Reproduce the listing in full, pictures excluded.
———
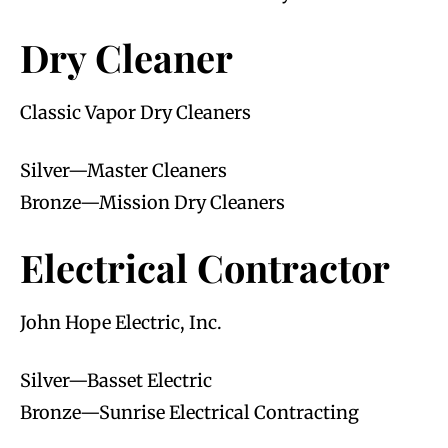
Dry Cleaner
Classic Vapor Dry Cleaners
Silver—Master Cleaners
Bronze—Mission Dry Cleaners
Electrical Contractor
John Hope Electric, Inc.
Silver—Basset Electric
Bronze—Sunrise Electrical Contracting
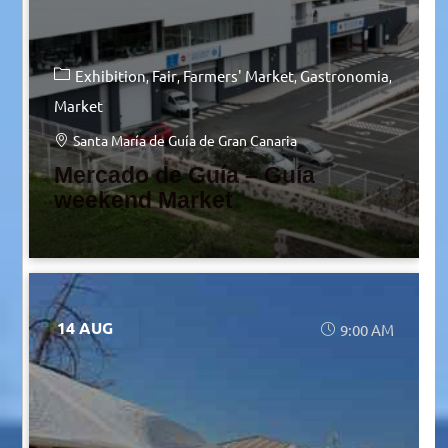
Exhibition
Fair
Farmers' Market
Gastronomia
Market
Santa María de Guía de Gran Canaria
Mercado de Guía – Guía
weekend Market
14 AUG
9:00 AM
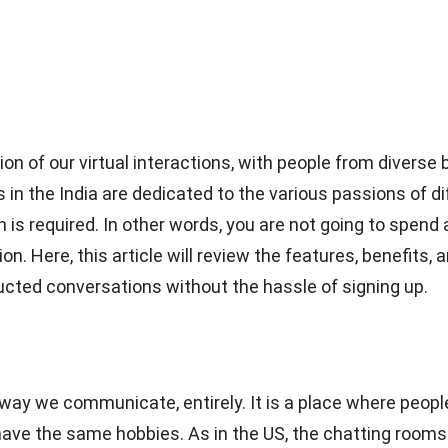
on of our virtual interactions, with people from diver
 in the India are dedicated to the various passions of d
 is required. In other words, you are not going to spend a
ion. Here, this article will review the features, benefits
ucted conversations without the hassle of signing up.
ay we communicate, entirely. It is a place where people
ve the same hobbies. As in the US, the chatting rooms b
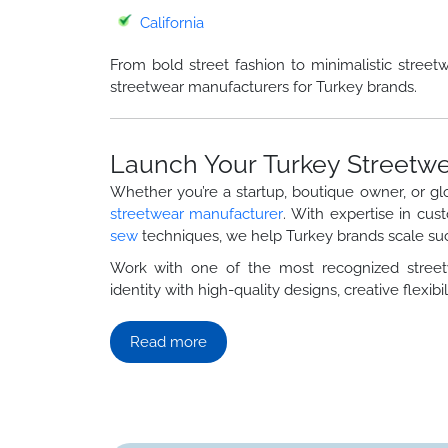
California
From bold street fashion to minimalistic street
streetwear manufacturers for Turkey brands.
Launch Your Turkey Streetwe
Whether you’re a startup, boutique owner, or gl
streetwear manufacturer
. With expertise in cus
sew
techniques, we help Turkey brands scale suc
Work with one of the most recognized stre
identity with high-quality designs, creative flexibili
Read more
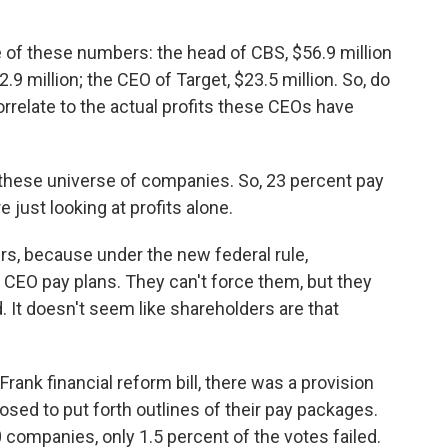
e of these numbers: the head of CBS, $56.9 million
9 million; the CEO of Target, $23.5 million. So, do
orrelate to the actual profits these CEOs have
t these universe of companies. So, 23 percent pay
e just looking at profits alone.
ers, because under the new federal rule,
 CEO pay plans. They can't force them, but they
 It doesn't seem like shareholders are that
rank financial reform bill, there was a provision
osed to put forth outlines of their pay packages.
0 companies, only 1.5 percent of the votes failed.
———
# The completed task:
Dry Cleaner
Classic Vapor Dry Cleaners
Silver—Master Cleaners
Bronze—Mission Dry Cleaners
Electrical Contractor
John Hope Electric, Inc.
Silver—Basset Electric
Bronze—Sunrise Electrical Contracting
Exhibition
Fair
Farmers' Market
Gastronomia
Market
Santa María de Guía de Gran Canaria
Mercado de Guía – Guía
weekend Market
14 AUG
9:00 AM
on of our virtual interactions, with people from diver
 in the India are dedicated to the various passions of d
 is required. In other words, you are not going to spend a
ion. Here, this article will review the features, benefits
ucted conversations without the hassle of signing up.
ay we communicate, entirely. It is a place where people
ve the same hobbies. As in the US, the chatting rooms b
California
From bold street fashion to minimalistic street
streetwear manufacturers for Turkey brands.
Launch Your Turkey Streetwe
Whether you’re a startup, boutique owner, or gl
streetwear manufacturer
. With expertise in cus
sew
techniques, we help Turkey brands scale suc
Work with one of the most recognized stre
identity with high-quality designs, creative flexibili
Read more
e of these numbers: the head of CBS, $56.9 million
9 million; the CEO of Target, $23.5 million. So, do
orrelate to the actual profits these CEOs have
t these universe of companies. So, 23 percent pay
e just looking at profits alone.
ers, because under the new federal rule,
 CEO pay plans. They can't force them, but they
 It doesn't seem like shareholders are that
rank financial reform bill, there was a provision
osed to put forth outlines of their pay packages.
0 companies, only 1.5 percent of the votes failed.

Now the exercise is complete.